Hell’s Angels Trio Jailed for Violent Findon Assault

A violent encounter between rival motorcycle clubs culminates in significant prison terms.

Hell’s Angels Trio Jailed for Violent Findon Assault
Callum Shaw, Daniel Kent and Barry Brown.

Three Hell’s Angels Motorcycle Club members, Callum Shaw, Barry Brown, and Daniel Kent, have been incarcerated for a total of 19 years due to their involvement in a brutal assault in Findon, shedding light on the ongoing rivalry with the Vikings Motorcycle Club.

The altercation, which took place on Findon Road on October 8, escalated when Hell’s Angels members exited their vehicles and launched an attack on the Vikings, reportedly as retaliation for an earlier incident where Vikings members allegedly stole Hell’s Angels’ gear at a Surrey service station.

The violent encounter, which resulted in severe injuries for a 52-year-old Vikings member from Harrow, was meticulously recorded, leading to the arrest of the assailants.
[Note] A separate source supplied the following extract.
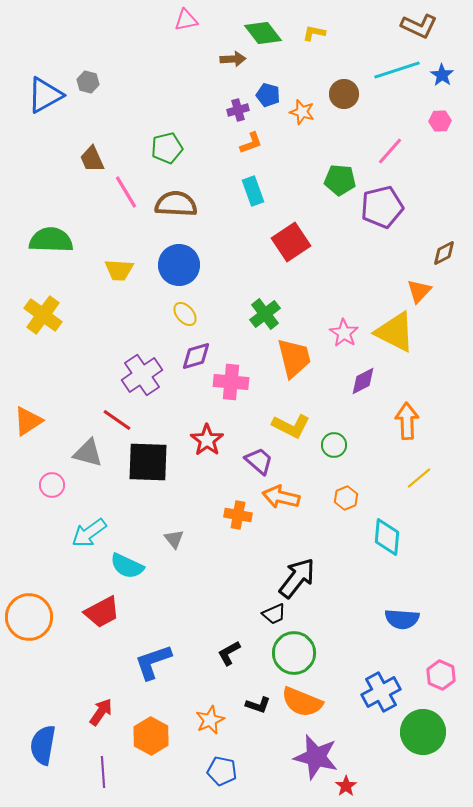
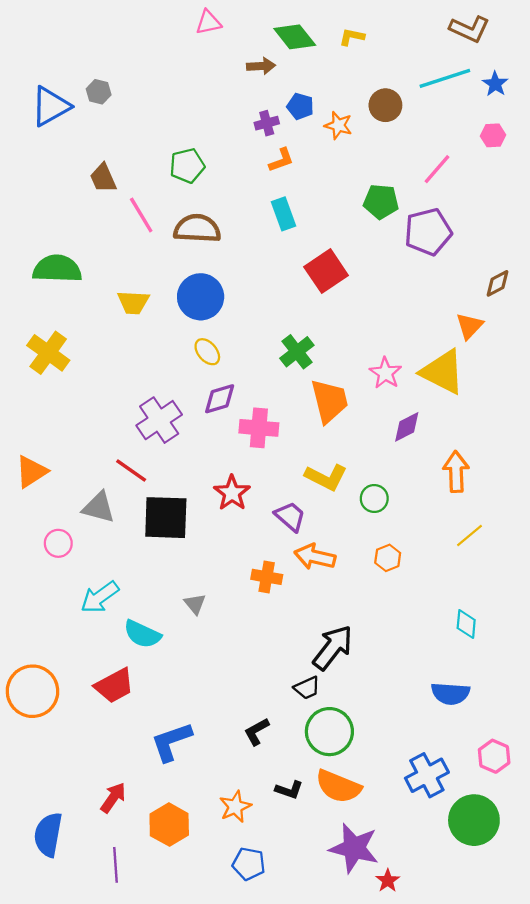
cyan diamond: (387, 537) -> (466, 624), moved, size x0.7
The victim, who faced life-threatening injuries, has fortunately made a recovery.

Shaw, a 27-year-old with no fixed abode, faced the harshest penalty, receiving a 12-year sentence for GBH, burglary, violent disorder, and carrying a knife, with an additional five-year license extension due to the crime’s severity, as determined at Lewes Crown Court.

Brown and Kent faced the court on subsequent dates, with Brown receiving a three-year sentence for violent disorder and actual bodily harm, and Kent receiving a similar sentence, plus an additional year for a related burglary, highlighting the serious consequences of motorcycle gang violence.

Investigating officer, Detective Constable Matt Watson, said: “This was a vicious attack and an incident which got out of hand very quickly.

“The significant sentences recognise the seriousness of the incident, which was in the middle of a busy street and had a profound impact on the local community. Nearby witnesses will no doubt still be affected and traumatised by what they saw.

“Shaw, Brown and Kent are dangerous individuals, and the streets are safer with them in prison.”